Page images and extracted text:
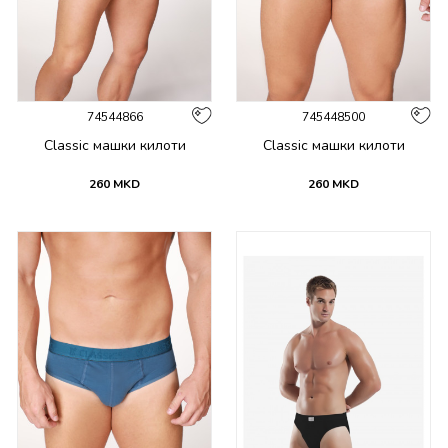
74544866
745448500
Classic машки килоти
Classic машки килоти
260
MKD
260
MKD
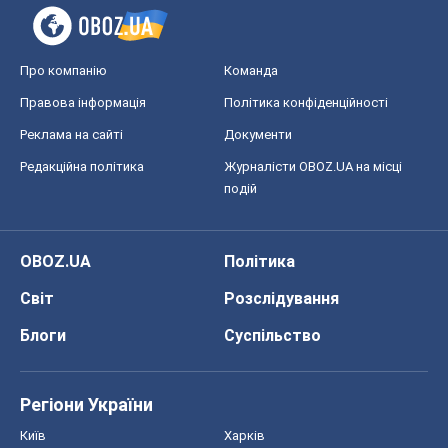
Блоги
Суспільство
Регіони України
Київ
Харків
Запоріжжя
Дніпро
Черкаси
Спорт
Футбол
Баскетбол
Хокей
Бокс
Формула-1
Моя школа
ГДЗ
Підручники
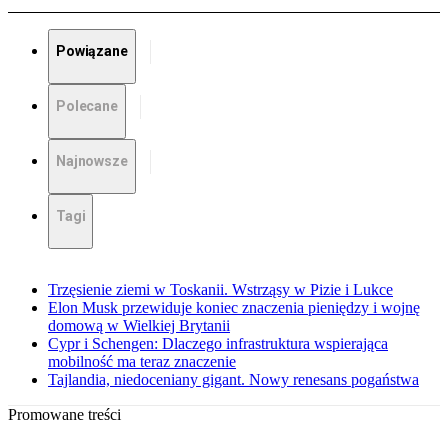
Powiązane
Polecane
Najnowsze
Tagi
Trzęsienie ziemi w Toskanii. Wstrząsy w Pizie i Lukce
Elon Musk przewiduje koniec znaczenia pieniędzy i wojnę
domową w Wielkiej Brytanii
Cypr i Schengen: Dlaczego infrastruktura wspierająca
mobilność ma teraz znaczenie
Tajlandia, niedoceniany gigant. Nowy renesans pogaństwa
Promowane treści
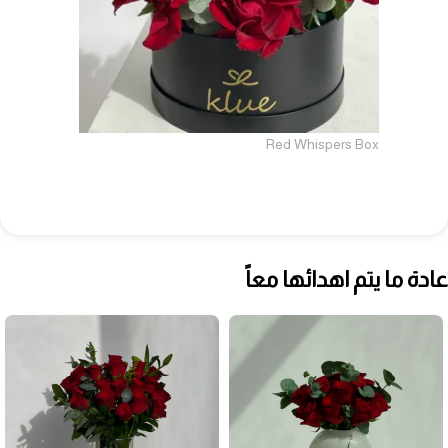
Red Whispers Box
عادة ما يتم اهدائها معاً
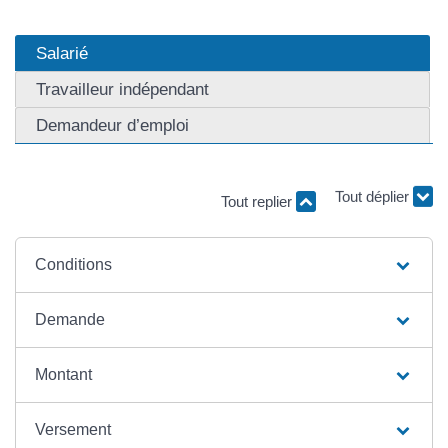
Salarié
Travailleur indépendant
Demandeur d’emploi
Tout replier
Tout déplier
Conditions
Demande
Montant
Versement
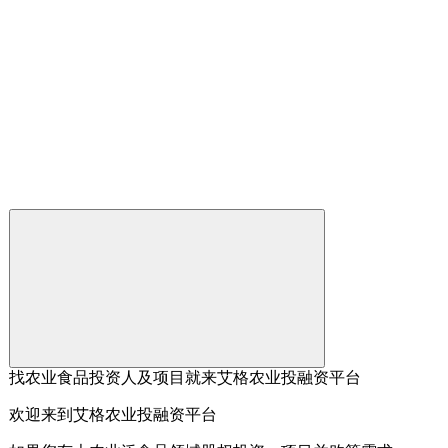
找农业食品投资人及项目就来艾格农业投融资平台
欢迎来到艾格农业投融资平台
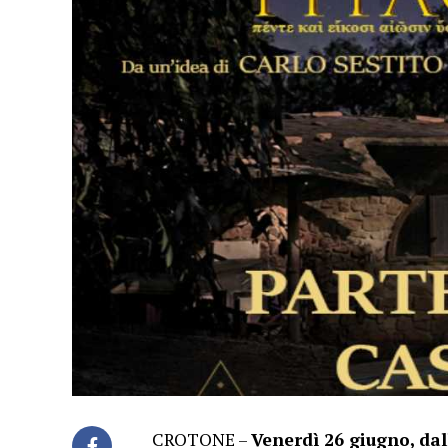
CROTONE –
Venerdì 26 giugno, dall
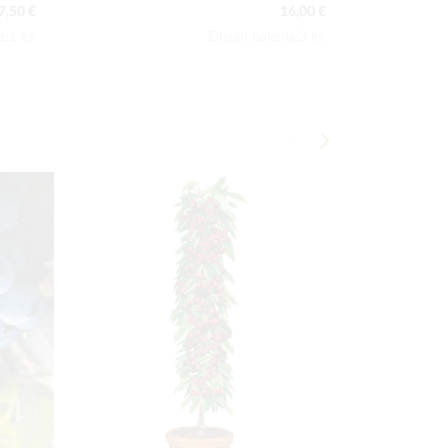
6,00 €
15,50 €
a:3 ks
Obsah balenia:3 ks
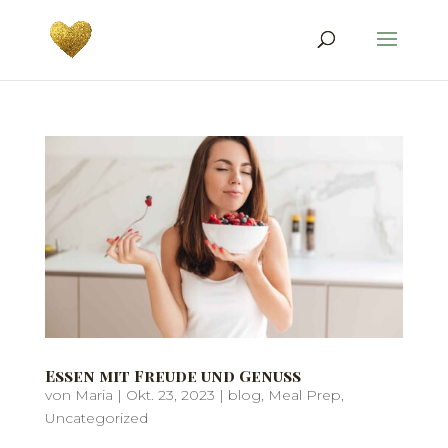
Essen mit Freude und Genuss
von
Maria
|
Okt. 23, 2023
|
blog
,
Meal Prep
,
Uncategorized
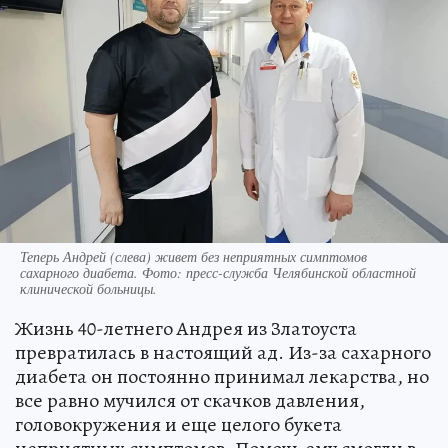
Теперь Андрей (слева) живет без неприятных симптомов
сахарного диабета. Фото: пресс-служба Челябинской областной
клинической больницы.
Жизнь 40-летнего Андрея из Златоуста
превратилась в настоящий ад. Из-за сахарного
диабета он постоянно принимал лекарства, но
все равно мучился от скачков давления,
головокружения и еще целого букета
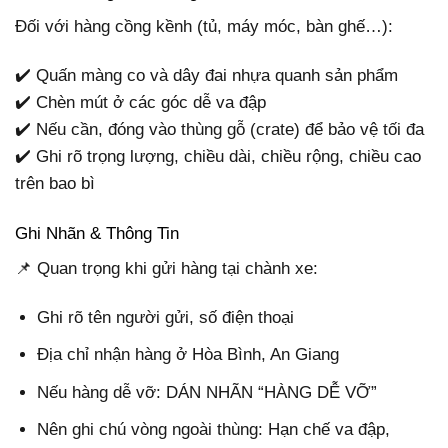
Đối với hàng cồng kềnh (tủ, máy móc, bàn ghế…):
✔️ Quấn màng co và dây đai nhựa quanh sản phẩm
✔️ Chèn mút ở các góc dễ va đập
✔️ Nếu cần, đóng vào thùng gỗ (crate) để bảo vệ tối đa
✔️ Ghi rõ trọng lượng, chiều dài, chiều rộng, chiều cao
trên bao bì
Ghi Nhãn & Thông Tin
📌 Quan trọng khi gửi hàng tại chành xe:
Ghi rõ tên người gửi, số điện thoại
Địa chỉ nhận hàng ở Hòa Bình, An Giang
Nếu hàng dễ vỡ: DÁN NHÃN “HÀNG DỄ VỠ”
Nên ghi chú vòng ngoài thùng: Hạn chế va đập,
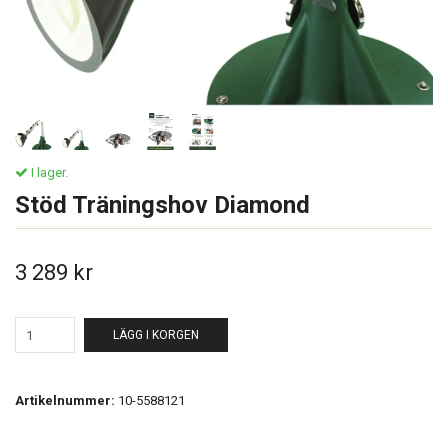
I lager.
Stöd Träningshov Diamond
3 289 kr
LÄGG I KORGEN
Artikelnummer:
10-5588121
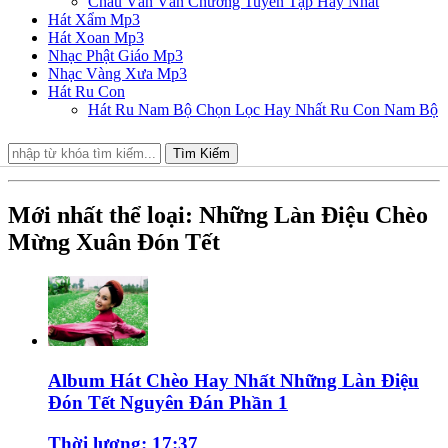
Chầu Văn Văn Chương Tuyển Tập Hay Nhất
Hát Xẩm Mp3
Hát Xoan Mp3
Nhạc Phật Giáo Mp3
Nhạc Vàng Xưa Mp3
Hát Ru Con
Hát Ru Nam Bộ Chọn Lọc Hay Nhất Ru Con Nam Bộ
Tìm Kiếm
Mới nhất thể loại: Những Làn Điệu Chèo
Mừng Xuân Đón Tết
Album Hát Chèo Hay Nhất Những Làn Điệu
Đón Tết Nguyên Đán Phần 1
Thời lượng: 17:37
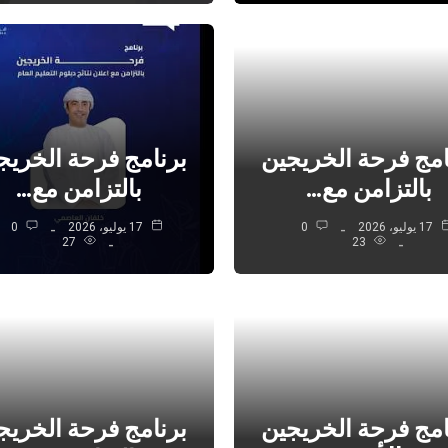
امج فرحة الخريجين
برنامج فرحة الخريج
بالتزامن مع…
بالتزامن مع…
17 يوليو، 2026
0
17 يوليو، 2026
0
27
23
امج فرحة الخريجين
برنامج فرحة الخريج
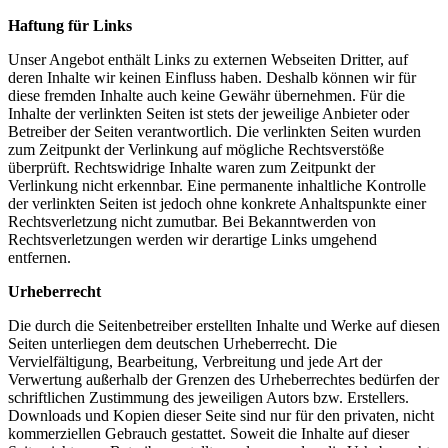
Haftung für Links
Unser Angebot enthält Links zu externen Webseiten Dritter, auf
deren Inhalte wir keinen Einfluss haben. Deshalb können wir für
diese fremden Inhalte auch keine Gewähr übernehmen. Für die
Inhalte der verlinkten Seiten ist stets der jeweilige Anbieter oder
Betreiber der Seiten verantwortlich. Die verlinkten Seiten wurden
zum Zeitpunkt der Verlinkung auf mögliche Rechtsverstöße
überprüft. Rechtswidrige Inhalte waren zum Zeitpunkt der
Verlinkung nicht erkennbar. Eine permanente inhaltliche Kontrolle
der verlinkten Seiten ist jedoch ohne konkrete Anhaltspunkte einer
Rechtsverletzung nicht zumutbar. Bei Bekanntwerden von
Rechtsverletzungen werden wir derartige Links umgehend
entfernen.
Urheberrecht
Die durch die Seitenbetreiber erstellten Inhalte und Werke auf diesen
Seiten unterliegen dem deutschen Urheberrecht. Die
Vervielfältigung, Bearbeitung, Verbreitung und jede Art der
Verwertung außerhalb der Grenzen des Urheberrechtes bedürfen der
schriftlichen Zustimmung des jeweiligen Autors bzw. Erstellers.
Downloads und Kopien dieser Seite sind nur für den privaten, nicht
kommerziellen Gebrauch gestattet. Soweit die Inhalte auf dieser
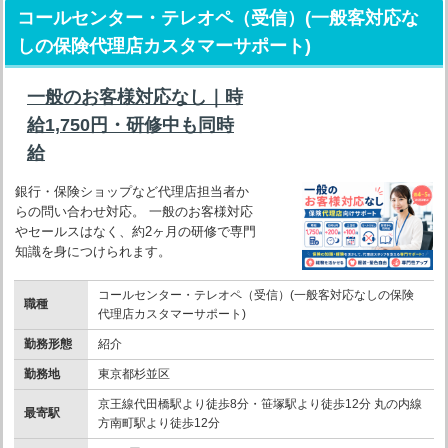
コールセンター・テレオペ（受信）(一般客対応な
しの保険代理店カスタマーサポート)
一般のお客様対応なし｜時
給1,750円・研修中も同時
給
銀行・保険ショップなど代理店担当者か
らの問い合わせ対応。 一般のお客様対応
やセールスはなく、約2ヶ月の研修で専門
知識を身につけられます。
コールセンター・テレオペ（受信）(一般客対応なしの保険
職種
代理店カスタマーサポート)
勤務形態
紹介
勤務地
東京都杉並区
京王線代田橋駅より徒歩8分・笹塚駅より徒歩12分 丸の内線
最寄駅
方南町駅より徒歩12分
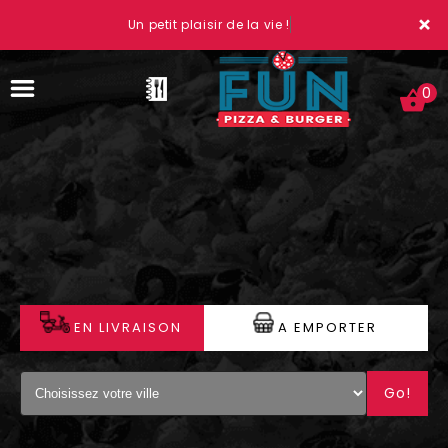
×
Un petit plaisir de la vie !
0
ACCUEIL
LA CARTE
VOTRE COMPTE
EN LIVRAISON
A EMPORTER
NOTRE RESTAURANT
Go!
VOS AVIS
MENTIONS LÉGALES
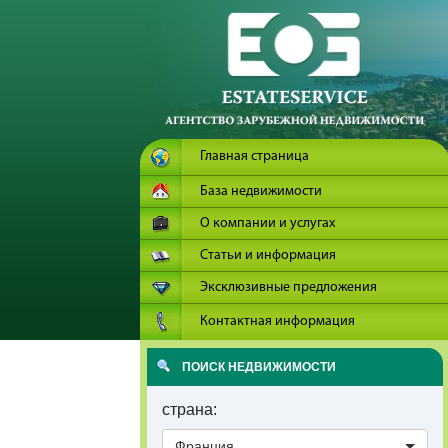
Главная страница
База недвижимости
О компании и услугах
Статьи и информация
Эксклюзивные предложения
Контактная информация
ПОИСК НЕДВИЖИМОСТИ
страна:
Франция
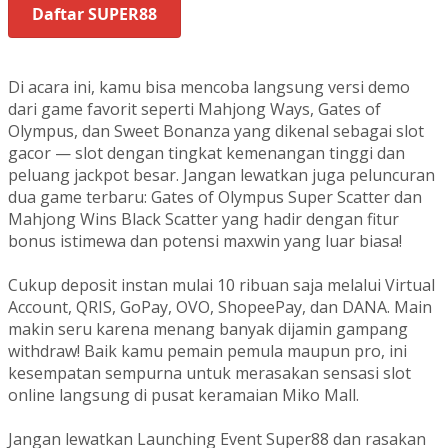
Daftar SUPER88
Di acara ini, kamu bisa mencoba langsung versi demo
dari game favorit seperti Mahjong Ways, Gates of
Olympus, dan Sweet Bonanza yang dikenal sebagai slot
gacor — slot dengan tingkat kemenangan tinggi dan
peluang jackpot besar. Jangan lewatkan juga peluncuran
dua game terbaru: Gates of Olympus Super Scatter dan
Mahjong Wins Black Scatter yang hadir dengan fitur
bonus istimewa dan potensi maxwin yang luar biasa!
Cukup deposit instan mulai 10 ribuan saja melalui Virtual
Account, QRIS, GoPay, OVO, ShopeePay, dan DANA. Main
makin seru karena menang banyak dijamin gampang
withdraw! Baik kamu pemain pemula maupun pro, ini
kesempatan sempurna untuk merasakan sensasi slot
online langsung di pusat keramaian Miko Mall.
Jangan lewatkan Launching Event Super88 dan rasakan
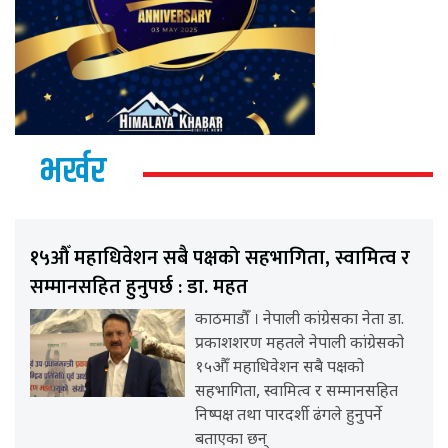
भर्खर
१५औँ महाधिवेशन सबै पक्षको सहभागिता, स्वामित्व र
सम्मानसहित हुनुपर्छ : डा. महत
काठमाडौँ । नेपाली कांग्रेसका नेता डा.
प्रकाशशरण महतले नेपाली कांग्रेसको
१५औँ महाधिवेशन सबै पक्षको
सहभागिता, स्वामित्व र सम्मानसहित
निष्पक्ष तथा पारदर्शी ढंगले हुनुपर्ने
बताएका छन्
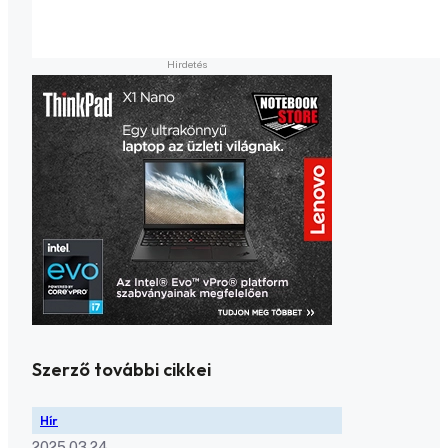
Szerző további cikkei
Hír
2025.03.24.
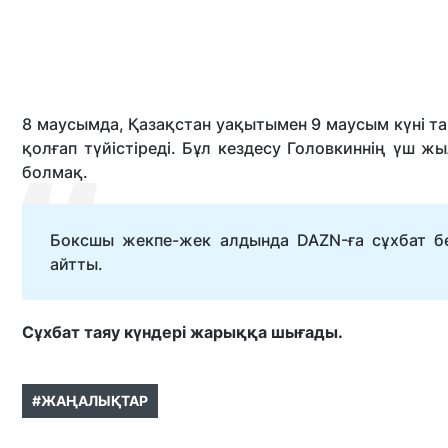
8 маусымда, Қазақстан уақытымен 9 маусым күні 
қолғап түйістіреді. Бұл кездесу Головкиннің үш ж
болмақ.
Боксшы жекпе-жек алдында DAZN-ға сұхбат бе
айтты.
Сұхбат таяу күндері жарыққа шығады.
#ЖАҢАЛЫҚТАР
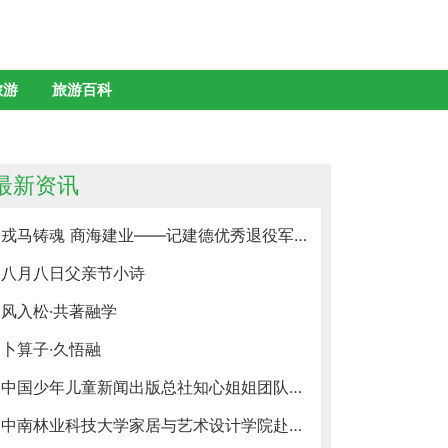
旅游
旅游百科
最新资讯
戎马铸魂 商海建业——记建德优秀退役军人企业家程闪
八月八日父亲节小诗
风入松·共著融学
卜算子·久悟融
中国少年儿童新闻出版总社知心姐姐团队莅临旗帜少年总部基地考察交流
中南林业科技大学家居与艺术设计学院赴龙山惹巴拉开展“三下乡”实践活动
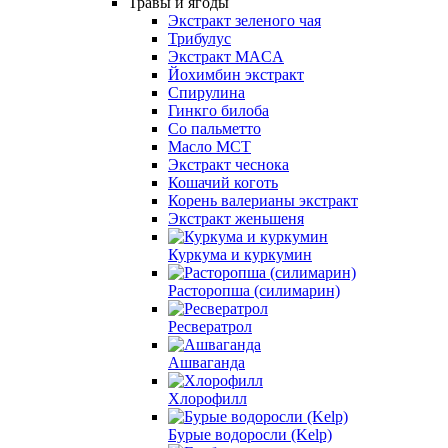
Травы и ягоды
Экстракт зеленого чая
Трибулус
Экстракт MACA
Йохимбин экстракт
Спирулина
Гинкго билоба
Cо пальметто
Масло MCT
Экстракт чеснока
Кошачий коготь
Корень валерианы экстракт
Экстракт женьшеня
Куркума и куркумин
Расторопша (силимарин)
Ресвератрол
Ашваганда
Хлорофилл
Бурые водоросли (Kelp)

- [Work instructions]: Show the lines of the records that include the string "lewatkan".

- [Solution]:
peluang jackpot besar. Jangan lewatkan juga peluncuran
Jangan lewatkan Launching Event Super88 dan rasakan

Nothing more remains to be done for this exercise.